Data shown:
---*---

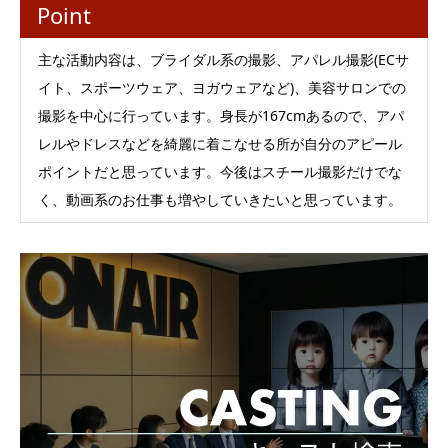
Point
主な活動内容は、ブライダル系の撮影、アパレル撮影(ECサ
イト、スポーツウェア、ヨガウェアなど)、美容サロンでの
撮影を中心に行っています。身長が167cmあるので、アパ
レルやドレスなどを綺麗に着こなせる所が自分のアピール
ポイントだと思っています。今後はスチール撮影だけでな
く、動画系のお仕事も増やしていきたいと思っています。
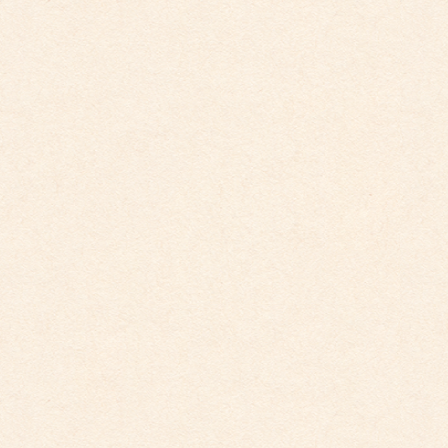
2026年4月10日
こども館だより最新号が掲載されました。
2026年3月26日
こども館イベントカレンダー更新しました。
2026年2月28日
こども館イベントカレンダーに変更がございます
2025年9月29日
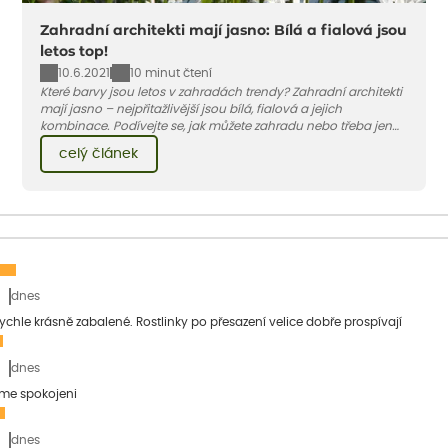
Zahradní architekti mají jasno: Bílá a fialová jsou
letos top!
10.6.2021
10 minut čtení
Které barvy jsou letos v zahradách trendy? Zahradní architekti
mají jasno – nejpřitažlivější jsou bílá, fialová a jejich
kombinace. Podívejte se, jak můžete zahradu nebo třeba jen
jeden záhon, terasu či balkon do bílo-fialových tónů
celý článek
obléknout i vy.
dnes
 rychle krásně zabalené. Rostlinky po přesazení velice dobře prospívají
dnes
sme spokojeni
dnes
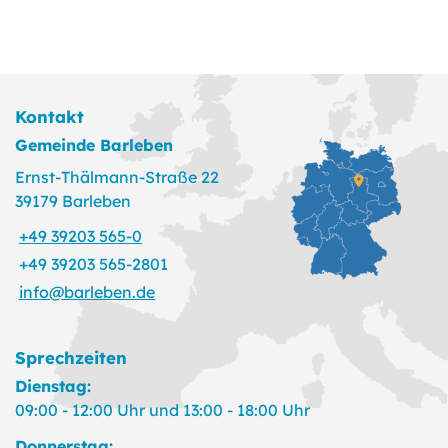
Kontakt
Gemeinde Barleben
Ernst-Thälmann-Straße 22
39179 Barleben
+49 39203 565-0
+49 39203 565-2801
info@barleben.de
Sprechzeiten
Dienstag:
09:00 - 12:00 Uhr und 13:00 - 18:00 Uhr
Donnerstag:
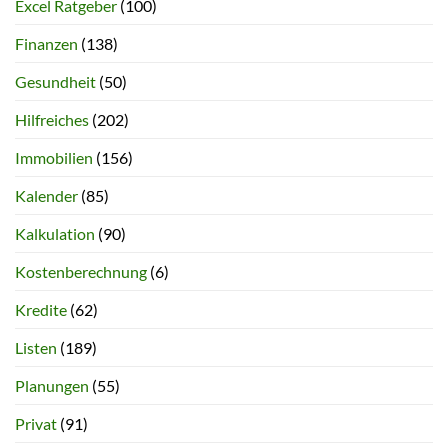
Excel Ratgeber
(100)
Finanzen
(138)
Gesundheit
(50)
Hilfreiches
(202)
Immobilien
(156)
Kalender
(85)
Kalkulation
(90)
Kostenberechnung
(6)
Kredite
(62)
Listen
(189)
Planungen
(55)
Privat
(91)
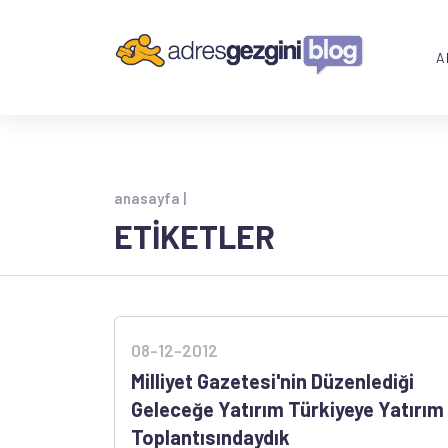
A
anasayfa |
ETİKETLER
08-12-2012
Milliyet Gazetesi'nin Düzenlediği
Geleceğe Yatırım Türkiyeye Yatırım
Toplantısındaydık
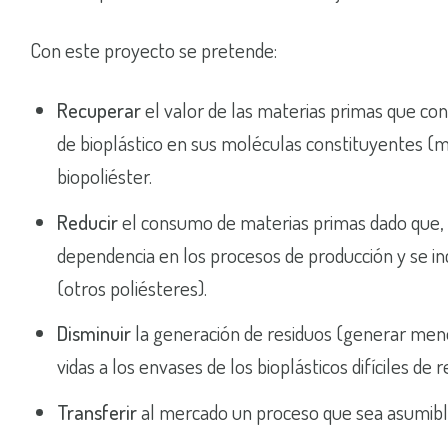
Con este proyecto se pretende:
Recuperar
el valor de las materias primas que con
de bioplástico en sus moléculas constituyentes (
biopoliéster.
Reducir
el consumo de materias primas dado que, al
dependencia en los procesos de producción y se incr
(otros poliésteres).
Disminuir
la generación de residuos (generar menor
vidas a los envases de los bioplásticos difíciles de re
Transferir
al mercado un proceso que sea asumibl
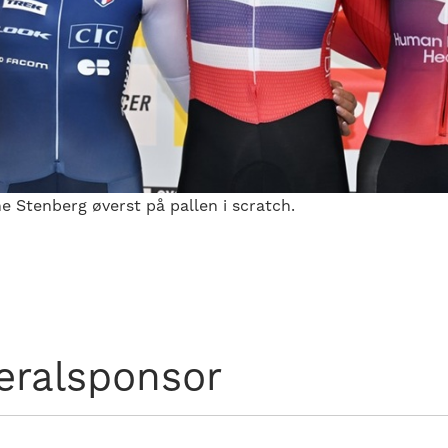
e Stenberg øverst på pallen i scratch.
eralsponsor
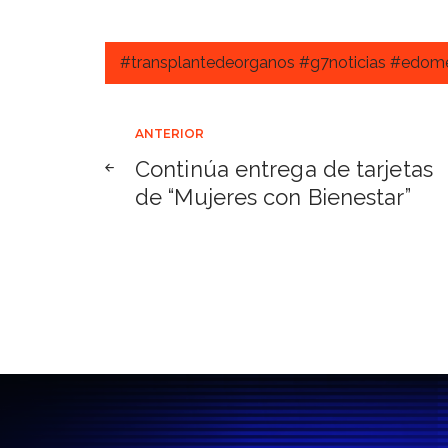
#transplantedeorganos #g7noticias #edom
Navegación
ANTERIOR
Continúa entrega de tarjetas
de
de “Mujeres con Bienestar”
entradas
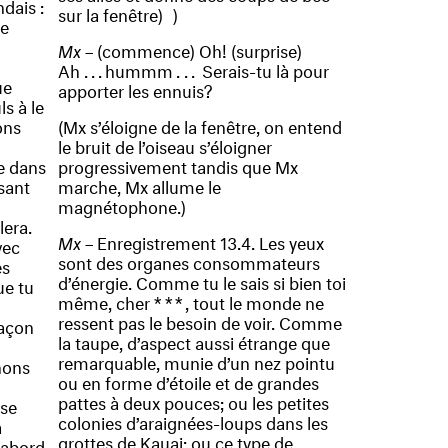
dais :
sur la fenêtre) )
de
Mx
– (commence) Oh! (surprise)
A
h...
humm
m...
Serais-tu là pour
ue
apporter les ennuis?
s à le
ons
(Mx s’éloigne de la fenêtre, on entend
le bruit de l’oiseau s’éloigner
e dans
progressivement tandis que Mx
asant
marche, Mx allume le
magnétophone.)
ulera.
Mx
– Enregistrement 13.4. Les yeux
vec
sont des organes consommateurs
es
d’énergie. Comme tu le sais si bien toi
ue tu
même, cher
***
, tout le monde ne
ressent pas le besoin de voir. Comme
façon
la taupe, d’aspect aussi étrange que
remarquable, munie d’un nez pointu
nons
ou en forme d’étoile et de grandes
pattes à deux pouces; ou les petites
 se
colonies d’araignées-loups dans les
a
grottes de Kauai; ou ce type de
’abord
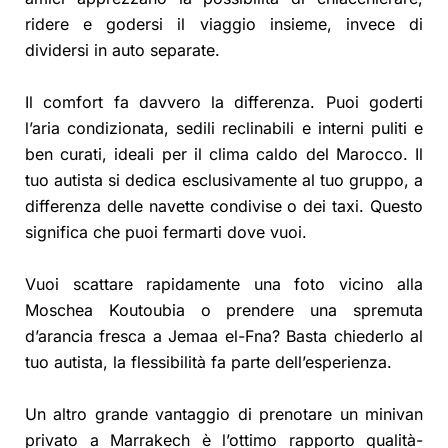
ridere e godersi il viaggio insieme, invece di
dividersi in auto separate.
Il comfort fa davvero la differenza. Puoi goderti
l’aria condizionata, sedili reclinabili e interni puliti e
ben curati, ideali per il clima caldo del Marocco. Il
tuo autista si dedica esclusivamente al tuo gruppo, a
differenza delle navette condivise o dei taxi. Questo
significa che puoi fermarti dove vuoi.
Vuoi scattare rapidamente una foto vicino alla
Moschea Koutoubia o prendere una spremuta
d’arancia fresca a Jemaa el-Fna? Basta chiederlo al
tuo autista, la flessibilità fa parte dell’esperienza.
Un altro grande vantaggio di prenotare un minivan
privato a Marrakech è l’ottimo rapporto qualità-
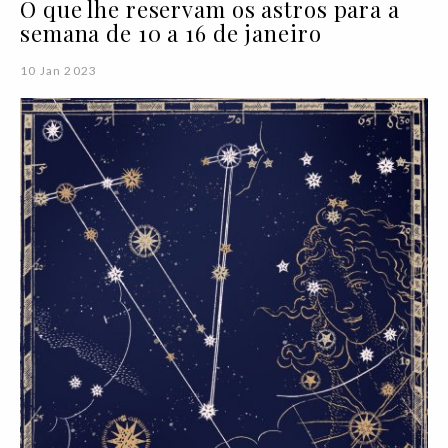
O que lhe reservam os astros para a
semana de 10 a 16 de janeiro
10 Jan 2023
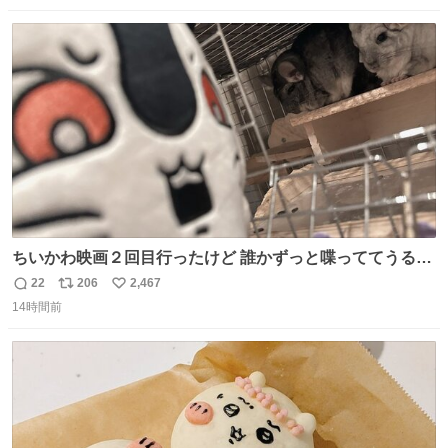
数
ス
ね
ト
数
数
ちいかわ映画２回目行ったけど 誰かずっと喋っててうるさ
かった 許せねえ
22
206
2,467
返
リ
い
14時間前
信
ポ
い
数
ス
ね
ト
数
数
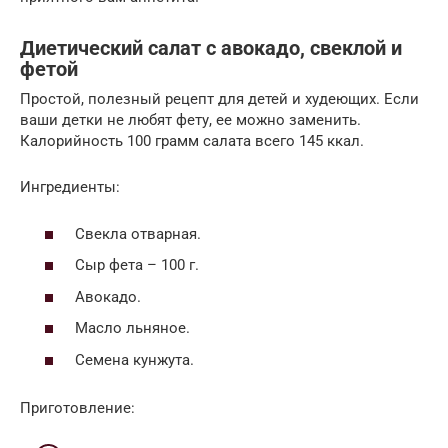
Диетический салат с авокадо, свеклой и
фетой
Простой, полезный рецепт для детей и худеющих. Если
ваши детки не любят фету, ее можно заменить.
Калорийность 100 грамм салата всего 145 ккал.
Ингредиенты:
Свекла отварная.
Сыр фета – 100 г.
Авокадо.
Масло льняное.
Семена кунжута.
Приготовление:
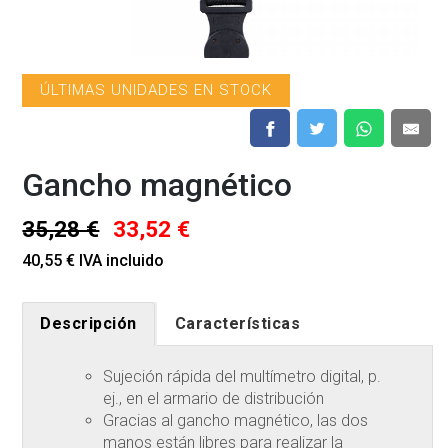
ÚLTIMAS UNIDADES EN STOCK
Gancho magnético
35,28 €
33,52 €
40,55 € IVA incluido
Descripción
Características
Sujeción rápida del multímetro digital, p.
ej., en el armario de distribución
Gracias al gancho magnético, las dos
manos están libres para realizar la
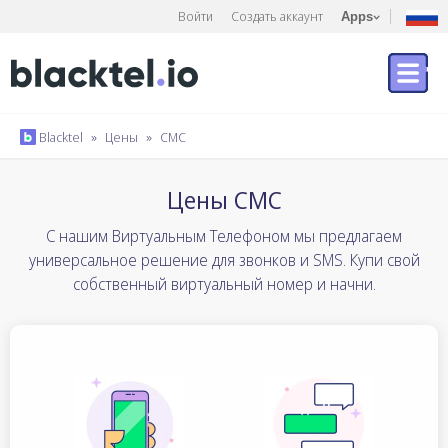
Войти
Создать аккаунт
Apps
Blacktel
»
Цены
»
СМС
Цены СМС
С нашим Виртуальным Телефоном мы предлагаем
универсальное решение для звонков и SMS. Купи свой
собственный виртуальный номер и начни.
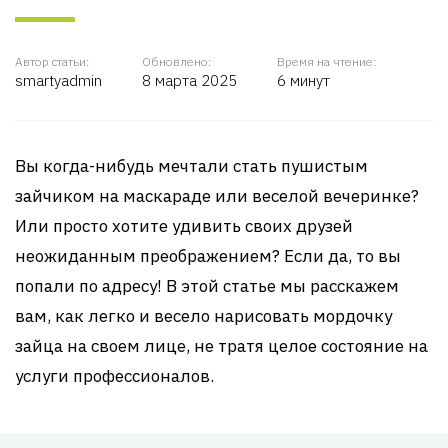
Автор статьи:
Обновлено:
Время на чтение:
smartyadmin
8 марта 2025
6 минут
Вы когда-нибудь мечтали стать пушистым
зайчиком на маскараде или веселой вечеринке?
Или просто хотите удивить своих друзей
неожиданным преображением? Если да, то вы
попали по адресу! В этой статье мы расскажем
вам, как легко и весело нарисовать мордочку
зайца на своем лице, не тратя целое состояние на
услуги профессионалов.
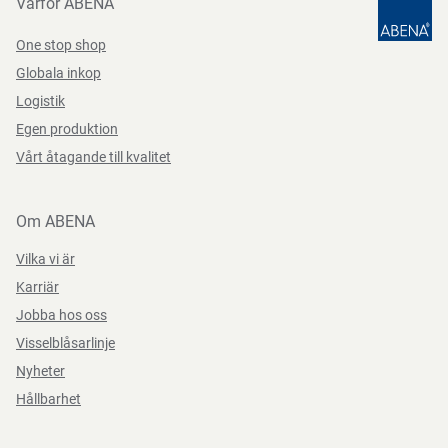
Varför ABENA
Färg
röd
EN
One stop shop
Funktioner
kardborrstängning, andas
388:2016
Globala inkop
Logistik
Storlek
9
Egen produktion
Vårt åtagande till kvalitet
Om ABENA
Vilka vi är
Karriär
Jobba hos oss
Visselblåsarlinje
Nyheter
Hållbarhet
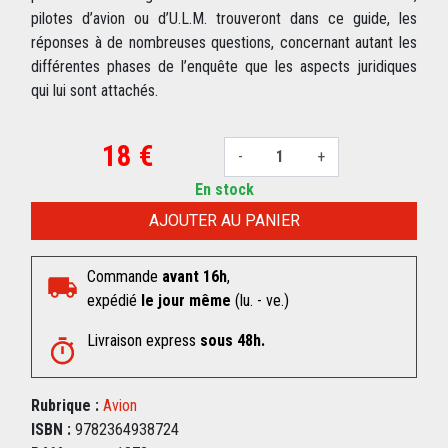
pilotes d’avion ou d’U.L.M. trouveront dans ce guide, les
réponses à de nombreuses questions, concernant autant les
différentes phases de l’enquête que les aspects juridiques
qui lui sont attachés.
18 €
-
+
En stock
AJOUTER AU PANIER
Commande
avant 16h
,
expédié
le jour même
(lu. - ve.)
Livraison express
sous 48h.
Rubrique :
Avion
ISBN :
9782364938724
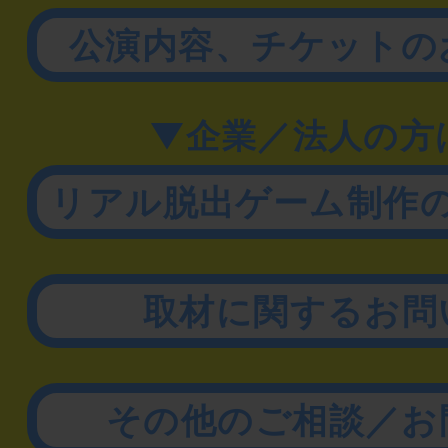
公演内容、チケットの
▼企業／法人の方
リアル脱出ゲーム制作
取材に関するお問
その他のご相談／お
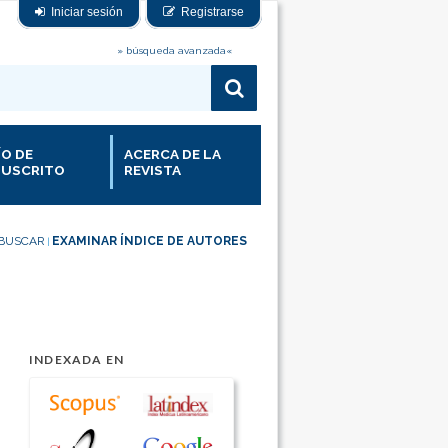
Iniciar sesión
Registrarse
» búsqueda avanzada«
ÍO DE
ACERCA DE LA
USCRITO
REVISTA
BUSCAR
EXAMINAR ÍNDICE DE AUTORES
|
INDEXADA EN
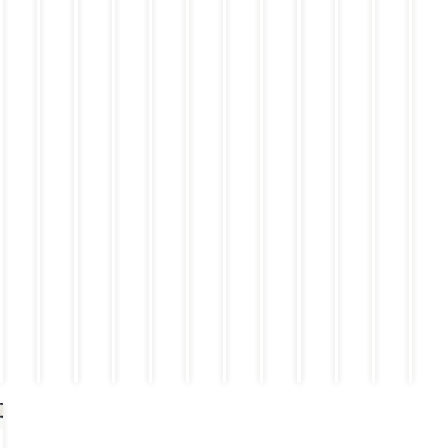
ハ
コ
リ
醤
キ
ン
ロ
ル
油
弁
バ
ス
弁
弁
当
ー
テ
当
当
グ
ー
弁
キ
当
弁
当
￥
￥
￥
￥
￥
1,
1,
￥
1,
1,
9
￥
￥
￥
1
￥
￥
2
9
0
￥
1
9
8
7
8
6
8
7
3
3
9
7
9
9
3
9
9
9
6
6
9
9
9
9
9
（
9
9
9
（
9
9
（
（
（
9
（
（
（
（
（
（
（
税
税
税
税
税
税
込
税
税
税
込
税
税
込
込
込
税
込
￥
￥
￥
￥
￥
￥
込
込
込
込
込
込
1,
￥
￥
￥
1,
￥
￥
1,
1,
1,
￥
1,
0
9
8
9
2
9
8
3
0
1
8
2
7
0
6
7
6
3
3
3
1
8
6
9
8
6
2
0
2
8
0
8
4
6
2
4
）
）
）
）
）
）
）
）
）
）
）
）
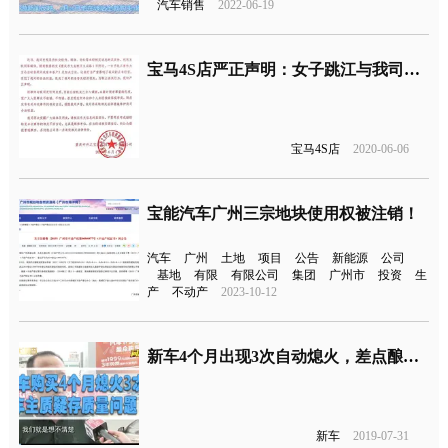
汽车销售
2022-06-19
宝马4S店严正声明：女子跳江与我司无任何关系
宝马4S店
2020-06-06
宝能汽车广州三宗地块使用权被注销！
汽车
广州
土地
项目
公告
新能源
公司
基地
有限
有限公司
集团
广州市
投资
生
产
不动产
2023-10-12
新车4个月出现3次自动熄火，差点酿成大祸
新车
2019-07-31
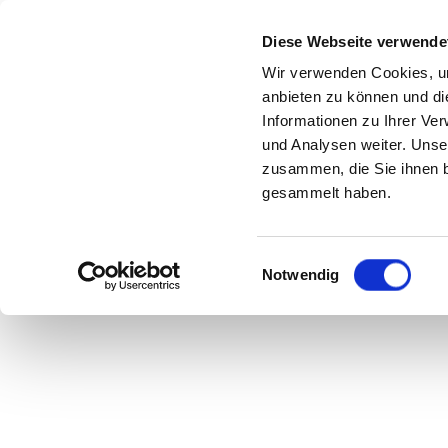
Diese Webseite verwende
Wir verwenden Cookies, um
anbieten zu können und di
Gib Gu
Informationen zu Ihrer Ve
und Analysen weiter. Unse
zusammen, die Sie ihnen b
gesammelt haben.
Einwilligungsauswahl
Notwendig
Ein bisschen dirty, 
anders aus – Es mu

---*---

Required action:
Gather each line in the data that holds the string "jsou".

Your response:
Zahradní architekti mají jasno: Bílá a fialová jsou
Které barvy jsou letos v zahradách trendy? Zahradní architekti
mají jasno – nejpřitažlivější jsou bílá, fialová a jejich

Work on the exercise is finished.